Project: Build multiple Cabal packages in parallel
Many developers have multi-core machines but Cabal runs the build process in a single thread, only making use of one core. If the build process could be parallelized build times could be cut by perhaps a factor of 2-8, depending on the number of cores and opportunity of parallel execution available.
Task: Add support for building packages in parallel, via a set of command line flags (e.g.
- Keep a queue of available build tasks and schedule the tasks on multiple threads, while respecting task dependencies. Cabal already has an idea of what needs to be built in which order so you don't need to start from scratch.
- Adapt the program output (including logging) system so that parallel builds don't generate garbled output.
See the Cabal ticket for more information.
Project: Simpler support for isolated/sandboxed Cabal builds
cabal-dev and capri allow developers to build packages in their own sandboxes, using a separate package database for each. This allows for isolated builds and prevents breakages due e.g. package upgrades. Merging cabal-dev into Cabal allows us to share lots of code and makes the feature more accessible to developers.
For more information see the Cabal ticket.
Also have a look at how isolated build are supported in other language. You can for example look at Python's vitualenv package (and clones) for inspiration.
Project: Convert the text package to use UTF-8 internally
When the text package was created, early benchmarks showed that using UTF-16 as the internal representation for Unicode code points was the fastest. The package still uses UTF-16 internally.

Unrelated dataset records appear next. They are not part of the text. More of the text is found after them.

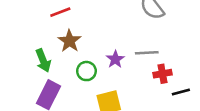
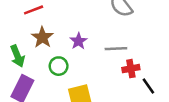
purple star: (115, 59) -> (79, 41), moved
black line: (181, 92) -> (148, 86), turned 70

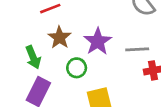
purple star: (79, 41) -> (98, 41), size x1.5

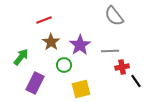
green arrow: (33, 57) -> (21, 57), moved, turned -120

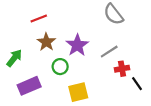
gray line: (110, 51) -> (109, 52), turned -30
purple rectangle: (35, 83) -> (29, 86), turned 40

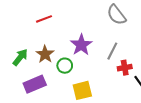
brown star: (46, 42) -> (45, 54), moved
gray line: (109, 52) -> (112, 51), turned -30

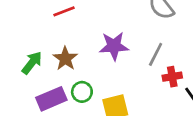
purple star: (81, 45) -> (114, 46), turned 30
green circle: (65, 66) -> (82, 92), moved

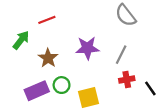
green arrow: (32, 63) -> (21, 40), moved
red cross: (172, 77) -> (127, 79), moved

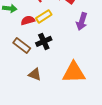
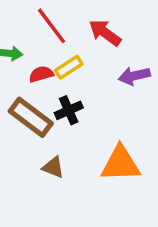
purple arrow: (82, 21) -> (134, 76), turned 60
brown rectangle: (22, 45) -> (31, 117), size x1.4

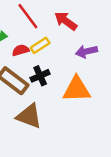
orange triangle: (120, 164) -> (77, 89), moved
brown triangle: (53, 167) -> (29, 116), size x1.6

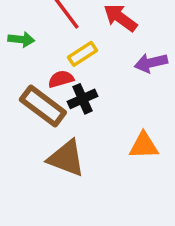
red semicircle: (21, 50) -> (61, 79), moved
orange triangle: (77, 89) -> (144, 146), moved, size x0.7

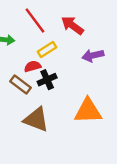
brown rectangle: (43, 106) -> (20, 84), size x0.7
orange triangle: (144, 146) -> (88, 111), size x1.4

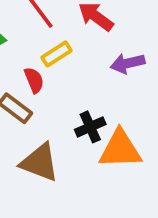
red semicircle: (33, 66) -> (34, 80), turned 84
black cross: (47, 80) -> (90, 127), moved

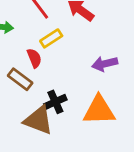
purple arrow: (128, 63) -> (105, 64), moved
black cross: (90, 127) -> (55, 102), moved

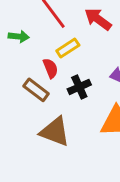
black cross: (55, 102) -> (79, 87), moved

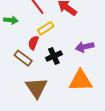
red semicircle: (50, 68) -> (33, 43), turned -136
brown triangle: (55, 132) -> (36, 88), turned 35

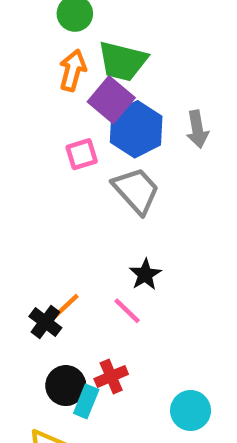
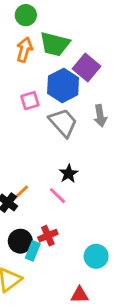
purple square: (111, 100) -> (86, 68), moved
gray arrow: (197, 129) -> (100, 116), moved

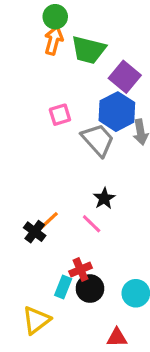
orange arrow: (24, 50) -> (54, 40), moved
blue hexagon: (63, 85) -> (117, 112), moved
black circle: (20, 241) -> (90, 289), moved

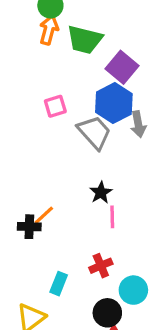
pink line: (92, 224) -> (112, 217), moved, turned 45
black cross: (35, 232) -> (29, 227), turned -35
red cross: (80, 270) -> (101, 266), moved
black circle: (90, 289) -> (107, 313), moved

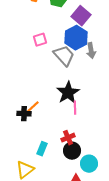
black star: (101, 192) -> (68, 93), size x1.6
cyan circle: (133, 290) -> (89, 164), moved
black circle: (107, 313) -> (72, 151), moved

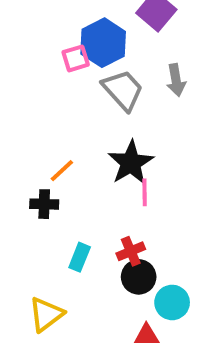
blue hexagon: (76, 38) -> (103, 43), moved
orange line: (33, 107) -> (62, 171), moved
cyan rectangle: (42, 149) -> (80, 257), moved

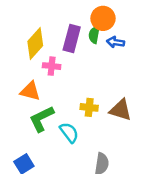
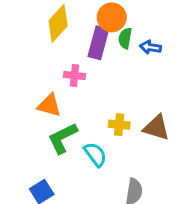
orange circle: (103, 18) -> (112, 17), moved
yellow diamond: (35, 43) -> (58, 23), moved

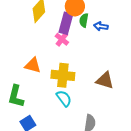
pink cross: (74, 75) -> (62, 39), moved, turned 32
yellow cross: (119, 125) -> (63, 75), moved, size x1.6
green L-shape: (63, 138) -> (16, 96), moved, turned -50

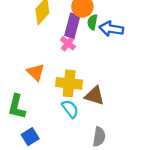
blue arrow: (101, 26) -> (111, 29), size x1.5
orange triangle: (33, 65) -> (36, 72), turned 30
brown triangle: (105, 80) -> (95, 96), moved

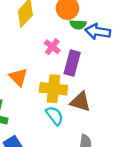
green semicircle: (92, 22) -> (78, 25), turned -96
purple rectangle: (72, 25) -> (72, 63), moved

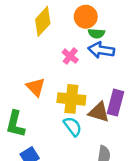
blue arrow: (98, 32) -> (101, 50), moved
purple rectangle: (72, 63) -> (116, 103), moved

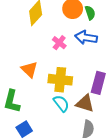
green semicircle: (96, 33) -> (90, 13), moved, turned -112
brown triangle: (99, 112) -> (85, 103), moved

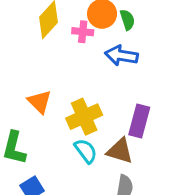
pink cross: (59, 43) -> (83, 32), moved, turned -32
yellow cross: (60, 80) -> (84, 117), turned -30

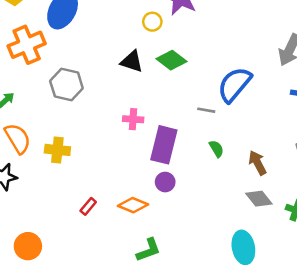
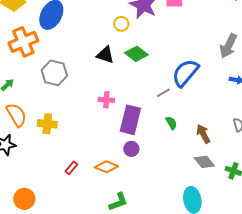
gray line: (206, 110) -> (163, 93), turned -40

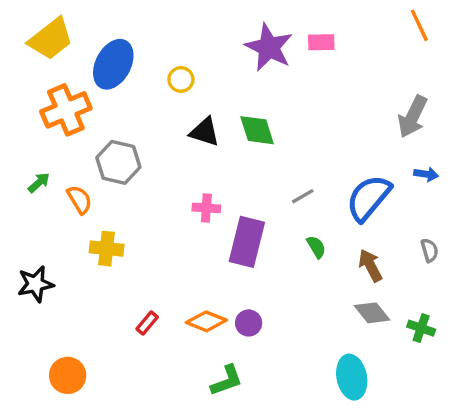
yellow circle: (121, 24) -> (181, 79), moved
green diamond: (136, 54) -> (257, 130), turned 35
blue semicircle: (185, 73) -> (369, 198), moved
orange semicircle: (16, 115) -> (79, 200), moved, size x0.7
purple circle: (131, 149) -> (249, 323), moved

The benchmarks might not have given a complete picture of the performance implications of using different internal encodings: all benchmarks were run on input data that used the same encoding as used internally, but most real world data uses UTF-8. If the benchmarks would also have taken the cost of decoding and encoding from and to UTF-8 the results might have been different. For example, encoding a Text value to a ByteString containing UTF-8 data can be a O(1) operation if the encoding used to represent the Text value is also UTF-8.
UTF-8 also uses less space for ASCII data, which is very common in documents as it's used heavily in markup. A smaller footprint means less memory usage in programs that hold on to many small text fragments (e.g. text analysis applications, such as machine learning).
- Create a set of realistic benchmarks that will show the performance implications of using different internal encodings (i.e. UTF-16 and UTF-8), on real world data.
- Convert a small part of the text package to use UTF-8 internally and validate that it's now faster on the above benchmarks.
- Convert the whole package to use UTF-8 internally.